Probing Photon Statistics in Adaptive Optics Images with SCExAO/MEC

TL;DR

This paper explores photon statistics in high-contrast imaging using MKID detectors behind SCExAO, demonstrating how photon arrival time data can distinguish exoplanets from speckles and discussing future improvements for on-sky applications.

Contribution

It introduces the application of photon arrival time statistics and the SSD technique to high-contrast imaging, including the first demonstration on an extended source and simulation-based analysis of PCSSD limitations.

Findings

Photon statistics match expected distributions for on-axis and off-axis sources.

SSD can distinguish companions from speckles using photon arrival times.

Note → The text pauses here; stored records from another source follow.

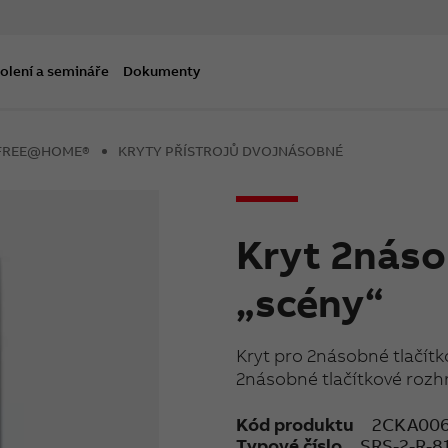
olení a semináře
Dokumenty
B-FREE@HOME®
KRYTY PŘÍSTROJŮ DVOJNÁSOBNÉ
Kryt 2náso
„scény“
Kryt pro 2násobné tlačí
2násobné tlačítkové rozhr
Kód produktu
2CKA006
Typové číslo
SRS-2-R-8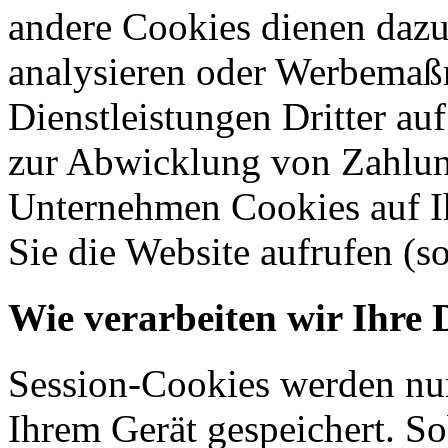
andere Cookies dienen dazu
analysieren oder Werbemaß
Dienstleistungen Dritter auf
zur Abwicklung von Zahlun
Unternehmen Cookies auf Ih
Sie die Website aufrufen (s
Wie verarbeiten wir Ihre 
Session-Cookies werden nur
Ihrem Gerät gespeichert. So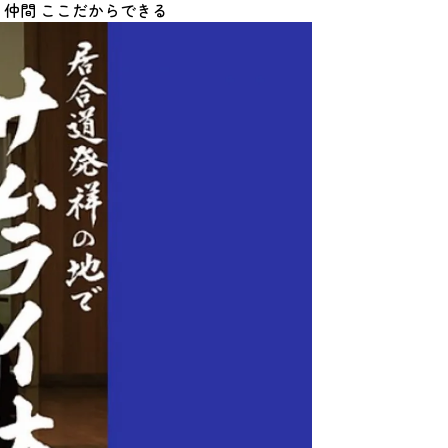
・仲間
ここだからできる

Simulations reveal current limitations and future pathways for PCSSD on-sky use.

Abstract

We present an experimental study of photon statistics for high-contrast imaging with the Microwave Kinetic Inductance Detector (MKID) Exoplanet Camera (MEC) located behind the Subaru Coronagraphic Extreme Adaptive Optics System (SCExAO) at the Subaru Telescope. We show that MEC measures the expected distributions for both on-axis companion intensity and off-axis intensity which manifests as quasi-static speckles in the image plane and currently limits high-contrast imaging performance. These statistics can be probed by any MEC observation due to the photon-counting capabilities of MKID detectors. Photon arrival time statistics can also be used to directly distinguish companions from speckles using a post-processing technique called Stochastic Speckle Discrimination (SSD). Here, we we give an overview of the SSD technique and highlight the first demonstration of SSD on an extended source -- the protoplanetary disk AB Aurigae. We then present simulations that provide an in-depth exploration as to the current limitations of an extension of the SSD technique called Photon-Counting SSD (PCSSD) to provide a path forward for transitioning PCSSD from simulations to on-sky results. We end with a discussion of how to further improve the efficacy of such arrival time based post-processing techniques applicable to both MKIDs, as well as other high speed astronomical cameras.